Кто-то напомнил о Забелине.
– Очень милый. Подьячий такой. Старьевщик-любитель, собирает все, что нужно и не нужно. Еду описывает так, точно сам никогда не ел досыта. Но – очень, очень забавный»[384]
.Гольденвейзер, вероятно, не знал, как трудно передать «живую речь». Это знал Горький. Он записывал Толстого как писатель, ощущая форму его слова.
Мемуарная и документальная литература, а тем более литература вымысла не воспроизводит устную речь – она ее моделирует. И конечно, не только ее синтаксический строй и лексическую окраску, но и смысловую направленность – ее целевые установки и психологические мотивы. Литература по-разному решает задачи освоения и претворения психологической материи разговора.
2
Литература всегда имела дело с конфликтами человека, с отношениями между людьми. Поэтому, соотнося прямую речь персонажей с подлинной устной речью, мы сталкиваемся прежде всего с проблемами диалога, хотя бы обмена репликами, наконец, монологических высказываний, рассчитанных на слушателя. В самой действительности существуют своего рода жанры речевого общения – их изучает современная социолингвистика. Она определяет социальную ситуацию общения в разных ее объемах – от самых общих предпосылок эпохи вплоть до ситуации данного момента, данного разговора. Наряду с ситуациями сугубо индивидуальными, случайными существуют и типовые, со своими относительно устойчивыми темами; их порождают условия встречи, ее цель, социальные роли ее участников.
Устойчивость этих типовых форм имеет свою градацию – от более или менее непредрешенного обмена репликами при встрече знакомых до форм, жестко регламентированных, например экзамен, прием у должностного лица, беседа врача с пациентом и проч. Но и такие, казалось бы, несвязанные формы речевого общения, как, например, разговор в гостях, имеют свои наборы стандартных тем: злободневные политические и общественные дела, искусство, театр, события из жизни присутствующих, сплетни и т. п., издавна служившие предметом изображения в романах.

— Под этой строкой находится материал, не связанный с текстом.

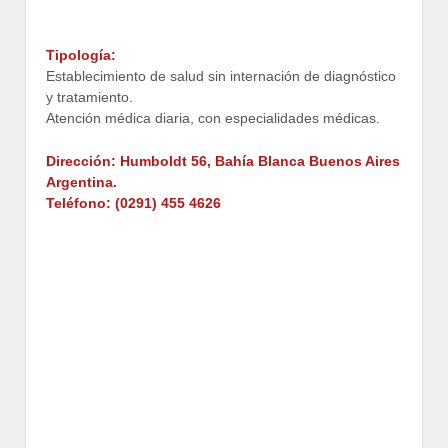
Tipología:
Establecimiento de salud sin internación de diagnóstico
y tratamiento.
Atención médica diaria, con especialidades médicas.
Dirección: Humboldt 56, Bahía Blanca Buenos Aires
Argentina.
Teléfono: (0291) 455 4626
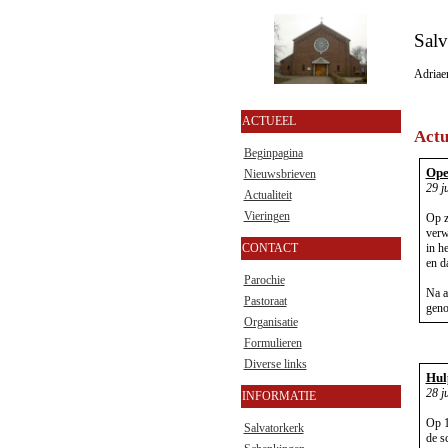
Salv
Adriae
ACTUEEL
Actu
Beginpagina
Ope
Nieuwsbrieven
29 j
Actualiteit
Vieringen
Op z
verw
CONTACT
in h
en d
Parochie
Na a
Pastoraat
geno
Organisatie
Formulieren
Diverse links
Hul
28 j
INFORMATIE
Op 1
Salvatorkerk
de s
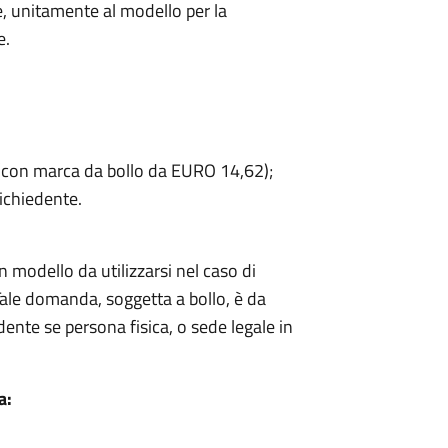
ne, unitamente al modello per la
e.
 (con marca da bollo da EURO 14,62);
ichiedente.
modello da utilizzarsi nel caso di
 Tale domanda, soggetta a bollo, è da
ente se persona fisica, o sede legale in
a:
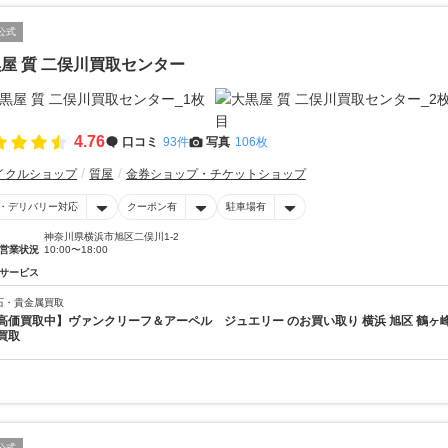
公式
屋 質 二俣川買取センター
4.76
口コミ
93件
写真
106枚
イクルショップ
質屋
金券ショップ・チケットショップ
・デリバリー対応
クーポン有
駐車場有
神奈川県横浜市旭区二俣川1-2
営業状況
10:00〜18:00
サービス
石・貴金属買取
高価買取中】ヴァンクリーフ＆アーペル ジュエリー のお買い取り 横浜 旭区 鶴ヶ峰
買取
公式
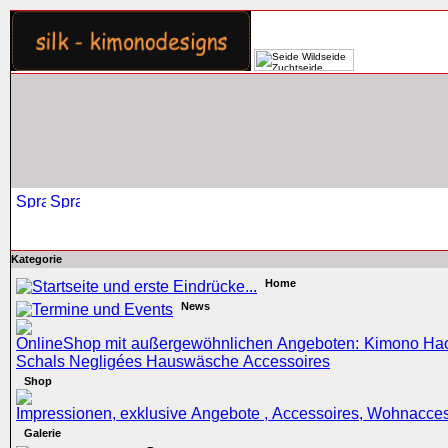
Kategorie
Home
News
Shop
Galerie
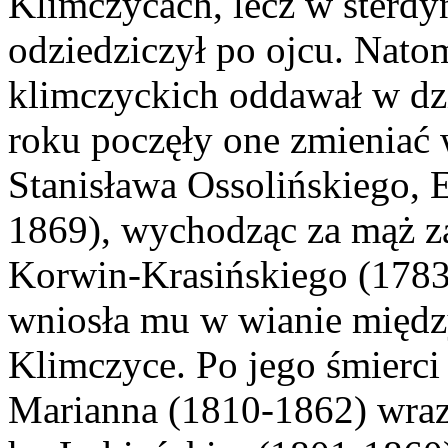
Klimczycach, lecz w sterdy
odziedziczył po ojcu. Natom
klimczyckich oddawał w dz
roku poczęły one zmieniać w
Stanisława Ossolińskiego, 
1869), wychodząc za mąż z
Korwin-Krasińskiego (1783
wniosła mu w wianie międz
Klimczyce. Po jego śmierc
Marianna (1810-1862) wra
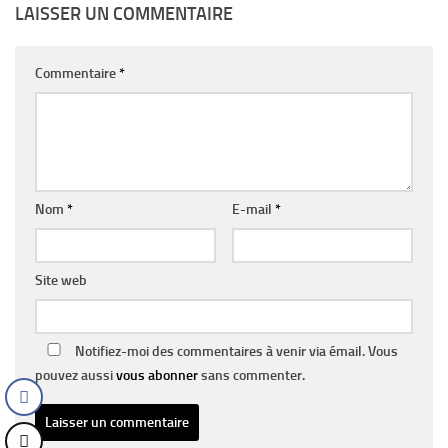
LAISSER UN COMMENTAIRE
Commentaire
*
Nom
*
E-mail
*
Site web
Notifiez-moi des commentaires à venir via émail. Vous
pouvez aussi
vous abonner
sans commenter.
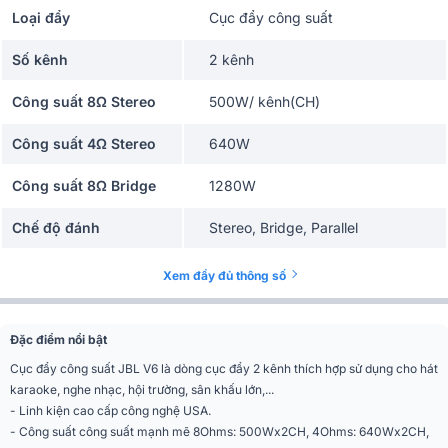
Loại đẩy
Cục đẩy công suất
Số kênh
2 kênh
Công suất 8Ω Stereo
500W/ kênh(CH)
Công suất 4Ω Stereo
640W
Công suất 8Ω Bridge
1280W
Chế độ đánh
Stereo, Bridge, Parallel
Độ nhạy(SPL)
0.775V
Xem đầy đủ thông số
Phân khúc
Tiêu chuẩn
Đặc điểm nổi bật
Tần số
100 dB
Cục đẩy công suất JBL V6 là dòng cục đẩy 2 kênh thích hợp sử dụng cho hát
karaoke, nghe nhạc, hội trường, sân khấu lớn,...
THD+N
200
- Linh kiện cao cấp công nghệ USA.
- Công suất công suất mạnh mẽ 8Ohms: 500Wx2CH, 4Ohms: 640Wx2CH,
Tăng điện áp
38dB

Время изменяет не только типовую тематику бытовых диалогов – оно отменяет самые диалогические ситуации и создает новые. Многие формы изменились и изменяются у нас на глазах. Рост жилищного строительства все больше будет вытеснять из нашего быта ситуацию разговора на коммунальной кухне. Между тем эта ситуация речевого общения имела свою сложную типологию, свои речевые стандарты – от хозяйственных ссор и препирательств до обсуждения насущных жизненных проблем. Уходит из быта классический русский разговор в железнодорожном вагоне; уходит не только потому, что воздушное или автомобильно-автобусное сообщение создало совсем другие формы дорожного общения, но и потому, что вагонный разговор заглушило радио. Предполагается, что пассажир не разговаривает, а слушает.
Возникли диалогические ситуации, которых не знала классика XIX века, – разговоры на пляже, в спортивной раздевалке, в библиотечной курилке, в домах отдыха.